L’altra discriminazione Abbandono scolastico tre volte più alto E cresce il precariato

La seconda generazione degli stranieri residenti in Lombardia fotografata nel rapporto dell’Inapp: il 29,1% interrompe gli studi. Per i coetanei nati qui invece il tasso scende al di sotto del 10%.

di Federica Pacella

Più a rischio di abbandono scolastico tra i giovani e più precari nel mondo del lavoro, dove spesso hanno mansioni che sono nettamente inferiori alle loro competenze. Sono alcuni dei tratti della condizione socioeconomica delle persone con background migratorio residenti in Lombardia (ma lo stesso vale a livello nazionale), emerse dal Rapporto sull’integrazione dei cittadini di origine straniera pubblicato dall’Inapp (Istituto nazionale per l’analisi delle politiche pubbliche) insieme al Ministero del Lavoro.

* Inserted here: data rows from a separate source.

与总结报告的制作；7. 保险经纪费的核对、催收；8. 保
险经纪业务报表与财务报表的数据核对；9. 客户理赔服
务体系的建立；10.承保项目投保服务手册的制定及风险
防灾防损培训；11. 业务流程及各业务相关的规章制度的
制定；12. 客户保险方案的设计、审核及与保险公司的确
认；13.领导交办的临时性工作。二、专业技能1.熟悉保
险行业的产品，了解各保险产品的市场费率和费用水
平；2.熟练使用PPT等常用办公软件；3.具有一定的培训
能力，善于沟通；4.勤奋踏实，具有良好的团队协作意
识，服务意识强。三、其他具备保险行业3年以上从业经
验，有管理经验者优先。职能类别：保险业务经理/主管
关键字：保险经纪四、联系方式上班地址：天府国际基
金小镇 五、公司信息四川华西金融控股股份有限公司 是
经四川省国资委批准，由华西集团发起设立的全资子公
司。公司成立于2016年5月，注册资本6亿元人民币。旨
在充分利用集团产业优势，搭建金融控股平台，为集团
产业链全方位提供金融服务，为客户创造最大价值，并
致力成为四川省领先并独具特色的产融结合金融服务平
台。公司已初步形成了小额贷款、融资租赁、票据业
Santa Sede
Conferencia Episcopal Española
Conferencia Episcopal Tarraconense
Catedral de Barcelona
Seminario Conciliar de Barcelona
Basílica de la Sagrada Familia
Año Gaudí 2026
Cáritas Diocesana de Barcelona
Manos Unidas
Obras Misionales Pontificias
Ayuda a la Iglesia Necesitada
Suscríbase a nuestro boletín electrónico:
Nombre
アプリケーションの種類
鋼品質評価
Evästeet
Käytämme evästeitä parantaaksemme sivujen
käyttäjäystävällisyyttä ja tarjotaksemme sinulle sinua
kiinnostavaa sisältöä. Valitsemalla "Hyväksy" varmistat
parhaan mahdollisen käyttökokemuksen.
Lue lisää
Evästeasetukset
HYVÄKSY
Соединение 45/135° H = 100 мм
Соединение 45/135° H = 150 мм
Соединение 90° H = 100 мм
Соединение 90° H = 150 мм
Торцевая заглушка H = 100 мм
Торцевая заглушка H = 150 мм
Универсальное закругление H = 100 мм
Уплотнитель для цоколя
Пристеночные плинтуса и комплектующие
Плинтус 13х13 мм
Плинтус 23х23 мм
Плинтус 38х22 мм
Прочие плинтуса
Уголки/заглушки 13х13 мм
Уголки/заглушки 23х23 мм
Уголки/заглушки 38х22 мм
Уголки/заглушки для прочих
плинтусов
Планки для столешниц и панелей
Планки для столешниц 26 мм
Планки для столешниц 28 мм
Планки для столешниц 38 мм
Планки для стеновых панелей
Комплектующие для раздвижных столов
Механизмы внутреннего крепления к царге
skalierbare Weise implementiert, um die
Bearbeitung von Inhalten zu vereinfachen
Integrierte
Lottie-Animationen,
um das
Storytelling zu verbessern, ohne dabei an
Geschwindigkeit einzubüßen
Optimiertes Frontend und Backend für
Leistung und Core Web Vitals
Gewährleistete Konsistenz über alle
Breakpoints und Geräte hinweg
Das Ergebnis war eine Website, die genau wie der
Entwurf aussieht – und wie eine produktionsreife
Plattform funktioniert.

L’indagine analizza il processo di integrazione attraverso le dimensioni dell’istruzione, lavoro, inclusione sociale, condizioni di vita. Per la popolazione con background migratorio, l’istruzione, ad esempio, può rappresentare un’importante leva per la mobilità sociale; tuttavia, come si legge nel rapporto, in confronto a quella nativa, essa detiene livelli di istruzione più bassi, in particolare nelle fasce di età compresa tra i 15 e i 34 anni e, tra i più giovani (18-24enni), un tasso di abbandono precoce degli studi che supera di tre volte quello della popolazione nativa. In Lombardia, ad esempio, l’abbandono scolastico riguarda il 9,4% degli studenti nati in Italia contro il 29,1% di chi ha un background migratorio. Emblematici anche i numeri delle iscrizioni ai licei, che riguardano il 53% dei nativi e solo il 34,2% delle seconde generazioni (sebbene la percentuale sia in crescita rispetto al 26% delle prime generazioni).

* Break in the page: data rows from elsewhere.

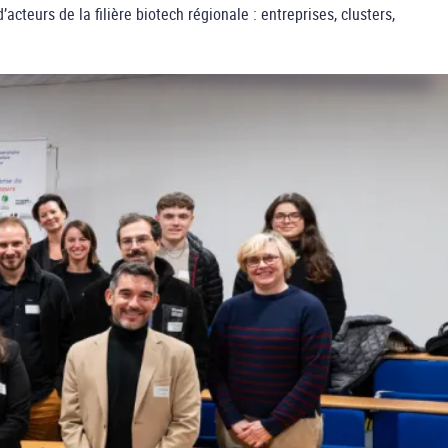
d’acteurs de la filière biotech régionale : entreprises, clusters,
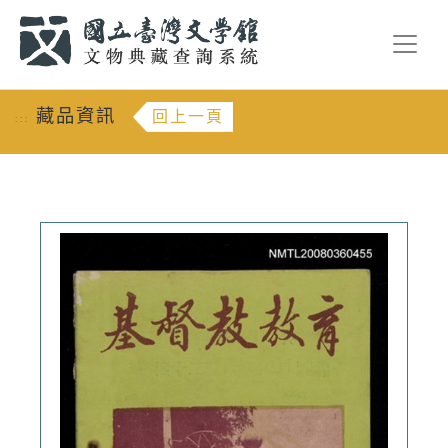
跳到主要內容
:::
藏品資訊
回上一頁
:::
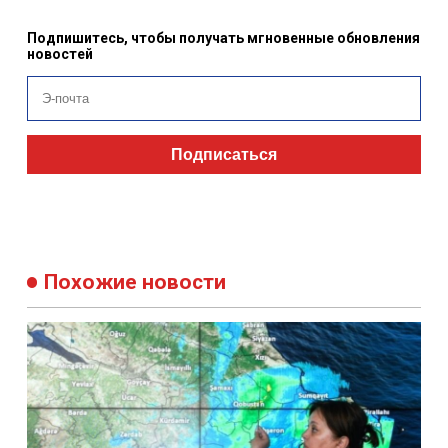
Подпишитесь, чтобы получать мгновенные обновления
новостей
Подписаться
Похожие новости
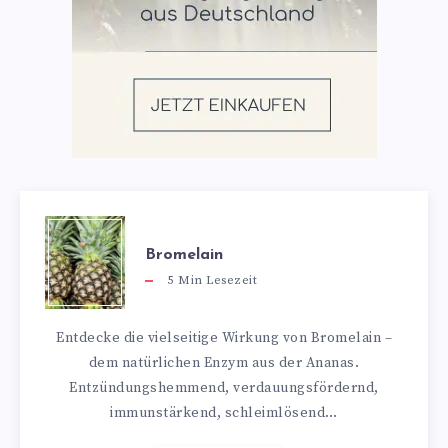
Bromelain
5
Min Lesezeit
Entdecke die vielseitige Wirkung von Bromelain –
dem natürlichen Enzym aus der Ananas.
Entzündungshemmend, verdauungsfördernd,
immunstärkend, schleimlösend…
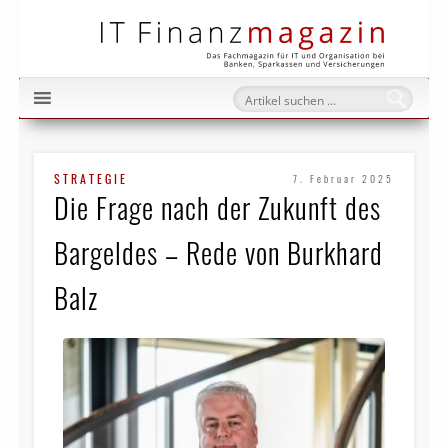
IT Fi
STRATEGIE
7. Februar 2025
Die Frage nach der Zukunft des
Bargeldes – Rede von Burkhard
Balz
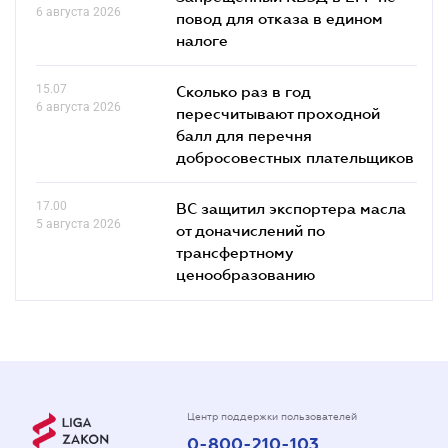
6 августа 2026
повод для отказа в едином
налоге
15.07
Сколько раз в год
6 августа 2026
пересчитывают проходной
балл для перечня
добросовестных плательщиков
17.00
ВС защитил экспортера масла
5 августа 2026
от доначислений по
трансфертному
ценообразованию
Центр поддержки пользователей
0-800-210-103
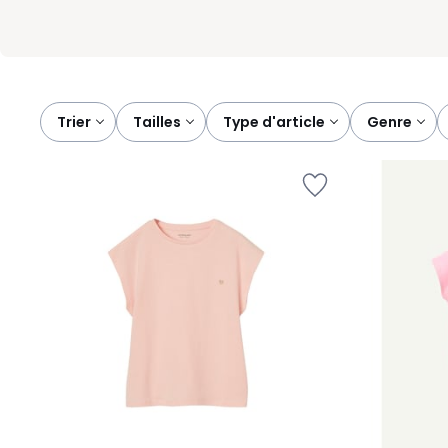
Trier
tailles
type d'article
genre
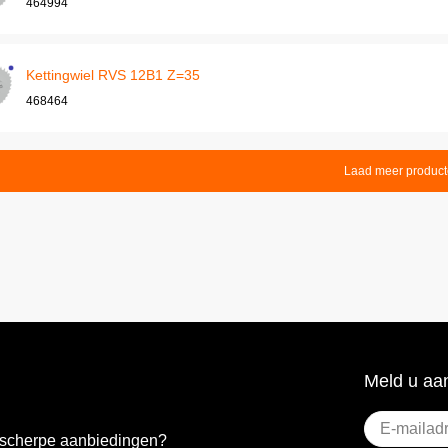
464994
Kettingwiel RVS 12B1 Z=35
468464
Laad meer produc
Meld u aan
E-
e scherpe aanbiedingen?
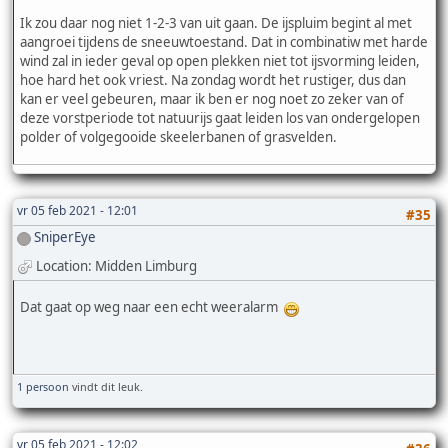
Ik zou daar nog niet 1-2-3 van uit gaan. De ijspluim begint al met
aangroei tijdens de sneeuwtoestand. Dat in combinatiw met harde
wind zal in ieder geval op open plekken niet tot ijsvorming leiden,
hoe hard het ook vriest. Na zondag wordt het rustiger, dus dan
kan er veel gebeuren, maar ik ben er nog noet zo zeker van of
deze vorstperiode tot natuurijs gaat leiden los van ondergelopen
polder of volgegooide skeelerbanen of grasvelden.
vr 05 feb 2021 - 12:01
#35
SniperEye
Location: Midden Limburg
Dat gaat op weg naar een echt weeralarm
1 persoon
vindt dit leuk.
vr 05 feb 2021 - 12:02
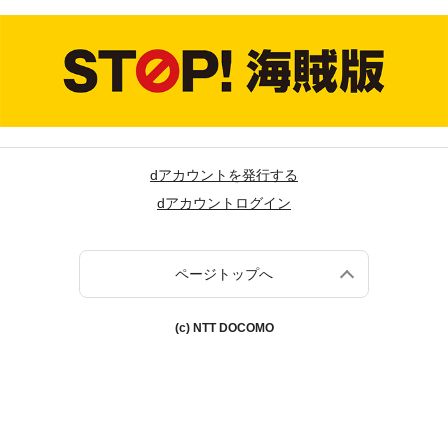
dアカウントを発行する
dアカウントログイン
ページトップへ
(c) NTT DOCOMO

"La scuola, da ambito primario di integrazione, può divenire luogo di riproduzione e rafforzamento delle disuguaglianze per le nuove generazioni dell’immigrazione – spiega l’Inapp – a causa dell’importante influenza sugli esiti scolastici delle variabili legate agli status socioeconomico e migratorio e ai contesti territoriali in cui si risiede". Anche in ambito lavorativo si registrano forti divergenze. "I nati all’estero sono più esposti al rischio di disoccupazione e, sebbene il loro tasso di occupazione sia in linea con quello degli autoctoni, scontano condizioni lavorative peggiori, fra cui una minore protezione dallo scivolamento nella condizione di povertà". Fra i nati all’estero si manifesta con intensità notevolmente maggiore il fenomeno della sovraqualificazione lavorativa (47,40% in Lombardia contro il 15,30% dei nati in Italia), mentre particolare preoccupazione desta inoltre l’ampiezza della quota di giovani di origine straniera che non studia e non lavora: se il numero di Neet nativi è già alto (13,80%) in Lombardia, tra i nati all’estero raggiunge picchi allarmanti (35,30% in regione). Alle condizioni tangibili, si aggiunge poi la percezione: il quadro dell’Inapp dice che quasi un quarto dei nati all’estero sente di appartenere a un gruppo sociale discriminato e percepisce un limitato senso di appartenenza verso il luogo di residenza.